I just like how easily it ends an evolution debate. So don't believe in Darwin, so don't get down with the last hundred years of science. At least, in all your praise and admiration, give the almighty credit for some creativity. For perhaps putting into place something a little more powerful and awe-inspiring then a regular, unaltered, dude. Instead hope for growth, for change, for your free will (on the conscious and the cellular level) to actually have weight.

Then again, back when we had God and prayer in schools we could still treat our wives as chattel! We had lynching, segregation, and vigilante justice! You know, all those true and anointed markers of true human progress.

cronyism is incredible

Harriet E. Miers has never served as a judge. So she'll have no pesky record to review and slow down the nomination process. Phew, I thought we were going to have to seriously consider this position of utmost importance.

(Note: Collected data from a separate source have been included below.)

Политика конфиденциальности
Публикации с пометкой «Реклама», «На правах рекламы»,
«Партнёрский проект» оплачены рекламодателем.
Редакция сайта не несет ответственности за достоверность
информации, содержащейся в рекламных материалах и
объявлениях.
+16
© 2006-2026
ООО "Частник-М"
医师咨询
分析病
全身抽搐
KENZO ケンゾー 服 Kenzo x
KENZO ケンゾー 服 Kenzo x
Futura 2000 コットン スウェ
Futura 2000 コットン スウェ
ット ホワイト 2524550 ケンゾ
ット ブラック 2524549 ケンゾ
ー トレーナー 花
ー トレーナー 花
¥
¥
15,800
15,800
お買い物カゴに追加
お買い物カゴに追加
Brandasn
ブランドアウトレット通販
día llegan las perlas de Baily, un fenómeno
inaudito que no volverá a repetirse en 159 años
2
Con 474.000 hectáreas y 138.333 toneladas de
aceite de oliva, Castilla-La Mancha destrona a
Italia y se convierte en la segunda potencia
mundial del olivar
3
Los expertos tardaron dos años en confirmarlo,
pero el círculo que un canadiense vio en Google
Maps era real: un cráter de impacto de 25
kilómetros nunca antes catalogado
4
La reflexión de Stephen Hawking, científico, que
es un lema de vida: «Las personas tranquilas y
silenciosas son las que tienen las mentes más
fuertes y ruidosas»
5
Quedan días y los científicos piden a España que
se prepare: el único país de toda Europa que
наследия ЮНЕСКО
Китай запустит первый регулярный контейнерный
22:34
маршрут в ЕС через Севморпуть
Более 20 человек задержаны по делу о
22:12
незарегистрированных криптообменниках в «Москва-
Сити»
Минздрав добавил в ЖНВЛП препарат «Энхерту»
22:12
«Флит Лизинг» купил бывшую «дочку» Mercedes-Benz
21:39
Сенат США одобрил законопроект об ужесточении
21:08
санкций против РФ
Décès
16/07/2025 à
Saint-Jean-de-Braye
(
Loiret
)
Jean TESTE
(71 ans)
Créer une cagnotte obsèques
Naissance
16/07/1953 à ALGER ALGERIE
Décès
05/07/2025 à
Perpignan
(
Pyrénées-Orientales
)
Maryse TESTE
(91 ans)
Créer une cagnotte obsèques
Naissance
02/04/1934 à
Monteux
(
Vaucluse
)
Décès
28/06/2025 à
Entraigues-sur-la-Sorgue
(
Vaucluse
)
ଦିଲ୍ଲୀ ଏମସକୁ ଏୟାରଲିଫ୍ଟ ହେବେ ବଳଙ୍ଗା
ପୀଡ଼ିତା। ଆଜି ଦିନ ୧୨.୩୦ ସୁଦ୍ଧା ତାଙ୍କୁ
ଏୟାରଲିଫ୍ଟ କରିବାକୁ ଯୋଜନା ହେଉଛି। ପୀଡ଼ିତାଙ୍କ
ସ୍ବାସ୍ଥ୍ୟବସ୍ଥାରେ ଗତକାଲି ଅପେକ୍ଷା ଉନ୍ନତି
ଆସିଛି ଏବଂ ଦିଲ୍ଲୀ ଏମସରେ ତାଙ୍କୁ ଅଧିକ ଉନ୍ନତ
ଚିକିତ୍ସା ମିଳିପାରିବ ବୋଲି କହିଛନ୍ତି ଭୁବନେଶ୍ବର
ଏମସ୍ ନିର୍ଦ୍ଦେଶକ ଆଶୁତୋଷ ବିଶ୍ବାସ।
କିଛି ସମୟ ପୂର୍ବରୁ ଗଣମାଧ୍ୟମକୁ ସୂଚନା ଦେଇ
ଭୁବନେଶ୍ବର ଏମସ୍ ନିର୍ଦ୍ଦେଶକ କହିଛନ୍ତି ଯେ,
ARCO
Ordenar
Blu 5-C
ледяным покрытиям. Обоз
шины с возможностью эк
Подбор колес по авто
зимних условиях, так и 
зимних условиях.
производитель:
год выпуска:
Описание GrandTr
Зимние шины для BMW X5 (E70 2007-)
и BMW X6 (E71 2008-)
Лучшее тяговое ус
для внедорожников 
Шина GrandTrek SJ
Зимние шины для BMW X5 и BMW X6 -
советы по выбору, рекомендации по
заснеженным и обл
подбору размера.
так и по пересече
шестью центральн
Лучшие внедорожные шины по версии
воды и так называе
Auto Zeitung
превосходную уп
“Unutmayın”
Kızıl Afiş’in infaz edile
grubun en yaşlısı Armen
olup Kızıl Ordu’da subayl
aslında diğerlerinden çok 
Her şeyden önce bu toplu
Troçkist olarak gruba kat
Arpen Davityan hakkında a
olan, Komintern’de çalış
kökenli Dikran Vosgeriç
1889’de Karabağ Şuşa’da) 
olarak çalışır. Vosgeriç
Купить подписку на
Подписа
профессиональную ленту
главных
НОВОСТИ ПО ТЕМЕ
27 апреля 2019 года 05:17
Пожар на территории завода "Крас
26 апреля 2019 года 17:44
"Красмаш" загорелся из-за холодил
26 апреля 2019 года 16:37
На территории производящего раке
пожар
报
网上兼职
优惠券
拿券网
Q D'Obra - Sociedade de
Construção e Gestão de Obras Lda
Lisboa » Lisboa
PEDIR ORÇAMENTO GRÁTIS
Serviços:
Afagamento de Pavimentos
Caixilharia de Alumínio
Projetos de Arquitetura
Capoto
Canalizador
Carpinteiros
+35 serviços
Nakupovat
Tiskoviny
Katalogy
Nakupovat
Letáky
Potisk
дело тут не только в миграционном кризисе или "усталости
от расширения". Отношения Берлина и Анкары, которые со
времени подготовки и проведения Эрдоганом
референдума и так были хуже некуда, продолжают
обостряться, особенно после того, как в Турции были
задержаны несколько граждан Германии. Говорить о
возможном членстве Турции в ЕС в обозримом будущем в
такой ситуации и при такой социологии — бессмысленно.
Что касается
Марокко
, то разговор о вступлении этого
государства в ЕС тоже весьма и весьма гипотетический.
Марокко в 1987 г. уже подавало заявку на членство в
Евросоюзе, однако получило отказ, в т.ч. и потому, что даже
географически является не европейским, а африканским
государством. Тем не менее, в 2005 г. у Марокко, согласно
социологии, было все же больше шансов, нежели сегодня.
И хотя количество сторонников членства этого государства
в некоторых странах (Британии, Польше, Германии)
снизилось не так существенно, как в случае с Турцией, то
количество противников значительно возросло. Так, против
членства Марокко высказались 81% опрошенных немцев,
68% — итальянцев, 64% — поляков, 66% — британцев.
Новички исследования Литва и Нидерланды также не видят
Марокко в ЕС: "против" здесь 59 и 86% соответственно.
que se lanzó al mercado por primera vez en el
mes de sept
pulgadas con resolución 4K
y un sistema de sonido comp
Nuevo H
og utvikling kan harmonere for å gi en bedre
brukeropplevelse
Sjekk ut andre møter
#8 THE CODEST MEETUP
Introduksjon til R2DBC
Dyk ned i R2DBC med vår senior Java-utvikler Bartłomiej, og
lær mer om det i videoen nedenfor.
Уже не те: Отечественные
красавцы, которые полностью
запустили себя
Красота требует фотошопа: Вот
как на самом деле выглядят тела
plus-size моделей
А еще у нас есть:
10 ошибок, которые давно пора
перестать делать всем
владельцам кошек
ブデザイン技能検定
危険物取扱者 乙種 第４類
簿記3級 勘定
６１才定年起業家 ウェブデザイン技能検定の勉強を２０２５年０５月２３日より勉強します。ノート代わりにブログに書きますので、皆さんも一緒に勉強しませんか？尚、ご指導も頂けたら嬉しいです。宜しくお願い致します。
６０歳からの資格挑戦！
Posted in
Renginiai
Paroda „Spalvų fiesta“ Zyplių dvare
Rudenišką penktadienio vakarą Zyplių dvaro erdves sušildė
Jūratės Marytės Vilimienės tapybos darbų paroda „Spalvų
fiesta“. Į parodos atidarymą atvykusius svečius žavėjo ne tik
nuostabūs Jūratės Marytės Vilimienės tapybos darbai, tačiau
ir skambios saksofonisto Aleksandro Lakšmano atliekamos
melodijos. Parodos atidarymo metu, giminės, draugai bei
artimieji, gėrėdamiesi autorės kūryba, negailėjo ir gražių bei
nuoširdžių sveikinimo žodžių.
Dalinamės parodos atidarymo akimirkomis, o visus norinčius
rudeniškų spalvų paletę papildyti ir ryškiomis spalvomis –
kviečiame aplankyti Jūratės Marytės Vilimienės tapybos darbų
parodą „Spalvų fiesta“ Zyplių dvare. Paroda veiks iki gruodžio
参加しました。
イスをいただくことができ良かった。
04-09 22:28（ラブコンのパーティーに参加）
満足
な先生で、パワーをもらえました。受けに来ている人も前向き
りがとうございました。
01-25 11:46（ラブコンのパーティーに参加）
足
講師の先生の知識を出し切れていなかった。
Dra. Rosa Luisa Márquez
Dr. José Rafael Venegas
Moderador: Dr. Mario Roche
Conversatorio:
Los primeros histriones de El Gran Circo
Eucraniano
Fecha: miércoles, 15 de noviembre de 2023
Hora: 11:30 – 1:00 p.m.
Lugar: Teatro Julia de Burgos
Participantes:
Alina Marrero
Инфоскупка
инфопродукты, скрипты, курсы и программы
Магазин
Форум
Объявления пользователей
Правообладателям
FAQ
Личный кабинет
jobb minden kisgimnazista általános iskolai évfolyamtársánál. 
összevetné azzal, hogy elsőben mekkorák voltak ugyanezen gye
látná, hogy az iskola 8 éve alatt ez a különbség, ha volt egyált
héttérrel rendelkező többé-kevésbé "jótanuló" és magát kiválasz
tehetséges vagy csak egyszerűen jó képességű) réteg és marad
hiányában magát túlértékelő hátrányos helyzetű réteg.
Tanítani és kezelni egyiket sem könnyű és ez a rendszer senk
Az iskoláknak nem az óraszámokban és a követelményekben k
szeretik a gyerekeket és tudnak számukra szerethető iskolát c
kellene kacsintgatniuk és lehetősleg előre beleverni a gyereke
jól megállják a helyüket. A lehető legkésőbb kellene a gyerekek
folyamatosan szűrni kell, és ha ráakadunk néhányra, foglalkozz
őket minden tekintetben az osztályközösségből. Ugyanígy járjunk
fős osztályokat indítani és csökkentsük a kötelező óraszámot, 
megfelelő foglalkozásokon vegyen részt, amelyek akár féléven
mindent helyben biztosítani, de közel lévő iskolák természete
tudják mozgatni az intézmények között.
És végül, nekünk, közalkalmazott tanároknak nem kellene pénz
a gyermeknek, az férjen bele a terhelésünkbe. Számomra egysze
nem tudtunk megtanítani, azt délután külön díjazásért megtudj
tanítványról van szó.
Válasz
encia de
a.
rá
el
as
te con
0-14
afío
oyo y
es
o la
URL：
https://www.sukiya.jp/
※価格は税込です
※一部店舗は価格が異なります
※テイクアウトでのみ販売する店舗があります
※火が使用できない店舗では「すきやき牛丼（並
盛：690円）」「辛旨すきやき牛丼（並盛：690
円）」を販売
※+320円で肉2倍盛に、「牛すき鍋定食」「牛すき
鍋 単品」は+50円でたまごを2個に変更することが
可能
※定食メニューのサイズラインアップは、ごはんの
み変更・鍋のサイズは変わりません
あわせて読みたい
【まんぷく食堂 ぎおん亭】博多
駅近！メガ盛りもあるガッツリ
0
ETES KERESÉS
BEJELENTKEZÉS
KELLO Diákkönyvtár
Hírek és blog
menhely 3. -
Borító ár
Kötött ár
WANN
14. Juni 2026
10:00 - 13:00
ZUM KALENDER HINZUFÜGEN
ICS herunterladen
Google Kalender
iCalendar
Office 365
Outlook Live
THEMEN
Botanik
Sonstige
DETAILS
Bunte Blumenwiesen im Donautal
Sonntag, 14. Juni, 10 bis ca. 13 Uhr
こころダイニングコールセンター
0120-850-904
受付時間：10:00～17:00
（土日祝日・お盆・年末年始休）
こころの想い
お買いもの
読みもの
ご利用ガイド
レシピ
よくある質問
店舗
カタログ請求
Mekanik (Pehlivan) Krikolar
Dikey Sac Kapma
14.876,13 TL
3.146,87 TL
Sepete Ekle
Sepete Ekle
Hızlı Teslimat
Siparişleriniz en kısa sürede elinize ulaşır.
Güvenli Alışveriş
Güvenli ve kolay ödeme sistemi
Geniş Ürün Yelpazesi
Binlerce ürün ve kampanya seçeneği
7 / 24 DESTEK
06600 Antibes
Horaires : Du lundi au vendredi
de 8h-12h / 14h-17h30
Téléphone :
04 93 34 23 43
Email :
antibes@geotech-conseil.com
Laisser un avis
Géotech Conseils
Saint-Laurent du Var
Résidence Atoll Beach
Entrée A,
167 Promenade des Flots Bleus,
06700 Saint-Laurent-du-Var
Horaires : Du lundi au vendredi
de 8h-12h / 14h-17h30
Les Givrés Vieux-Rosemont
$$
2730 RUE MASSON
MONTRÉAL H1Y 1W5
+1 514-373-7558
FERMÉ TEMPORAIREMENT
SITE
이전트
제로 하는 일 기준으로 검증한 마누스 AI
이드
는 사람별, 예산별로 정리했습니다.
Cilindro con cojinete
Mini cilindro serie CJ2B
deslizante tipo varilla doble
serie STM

As always, check out SCOTUS blog for the most in-depth coverage. Their take this morning is:

"Miers suffers, perhaps greatly, by comparison to the President Bush's other nominee, Chief Justice John G. Roberts, Jr., and few observers would expect her to perform at anywhere near to his level before the Judiciary Committee. Only senators wholly committed to Bush's choice, perhaps solely because he made it, are likely to have an easy time with the nomination if her performance is visibly lacking.